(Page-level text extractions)
•••••

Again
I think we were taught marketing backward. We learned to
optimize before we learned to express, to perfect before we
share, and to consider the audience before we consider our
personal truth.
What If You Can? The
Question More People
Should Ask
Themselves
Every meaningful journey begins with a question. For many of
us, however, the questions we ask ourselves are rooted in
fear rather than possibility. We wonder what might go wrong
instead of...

•••••

▸ TASK GOAL:
Output the line containing "Question More People" together with all later lines of the entries, exactly as written, through the final line.

▸ OUTPUT FOR THIS EXERCISE:
Question More People
Should Ask
Themselves
Every meaningful journey begins with a question. For many of
us, however, the questions we ask ourselves are rooted in
fear rather than possibility. We wonder what might go wrong
instead of...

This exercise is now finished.